Sua respiração ficou ofegante. Viu pelo retrovisor que os homens armados iam até ela. Não havia mais jeito, ela não conseguiria correr rápido o suficiente para escapar.

Toothless começou a latir e só então Merida se lembrou da presença do animal. Ele parecia estar bem, mas extremamente nervoso e assustado.

Ao menos, um de nós tem chance de sobreviver, a ruiva concluiu.

Ela se esticou com dificuldade até alcançar o puxador de uma das portas traseiras. Empurrou a porta, abrindo-a.

— Vai, sai daqui! — Fez um gesto para o cachorro, que não se moveu.

Sabendo que os seus segundos estavam contados, Merida pegou um punhado de flechas debaixo do banco e começou a jogar em Toothless com a força que ainda tinha.

— Cão estúpido! Suma antes que eles venham te liquidar!

Então, a ponta de uma flecha acertou o olho de Toothless. Merida se sentiu imediatamente culpada, porém, cumpriu seu propósito de espantar o cachorro, que saiu correndo em direção à floresta.
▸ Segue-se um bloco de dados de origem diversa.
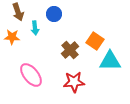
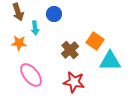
orange star: moved 7 px right, 6 px down
red star: rotated 15 degrees clockwise
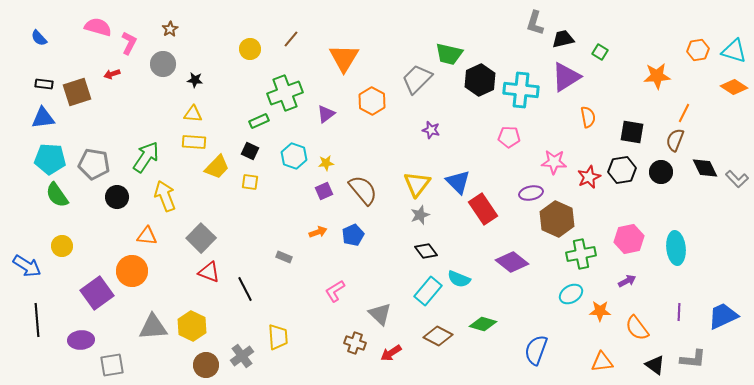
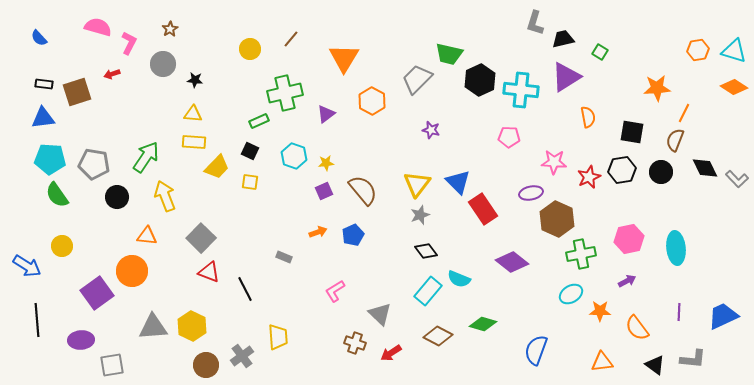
orange star at (657, 76): moved 12 px down
green cross at (285, 93): rotated 8 degrees clockwise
A ruiva ainda estava com um nó na garganta de remorso quando um dos homens a puxou para fora do automóvel. Ela deu uma mordida profunda no braço do sujeito, mas que resultou num tapa forte o bastante para derrubá-la.

— Essa vadia me mordeu! — berrou o cara, pegando a arma do coldre improvisado e apontando para ela.

— Espera, ela não tá infectada — outro disse, aproximando-se. Merida estava zonza demais para se desvencilhar quando o homem ergueu seu rosto para olhá-la de perto. — E até que é bonitinha. Seria um desperdício se você a matasse, não é?

— Ela bem que merecia... Mas você tem razão. Ela pode ainda ter alguma utilidade.

— Vamos levar os outros dois também. Nossos gladiadores estão quase acabando.

Gladiadores? Aquilo não fazia sentido algum na mente desorientada de Merida. De súbito, sentiu-se sendo levantada pelos braços e um pano umedecido com alguma substância de cheiro extremamente forte bloqueou suas vias respiratórias. Ela tentou se soltar, mas foi inútil. Logo, a visão escureceu e o mundo ficou em silêncio total.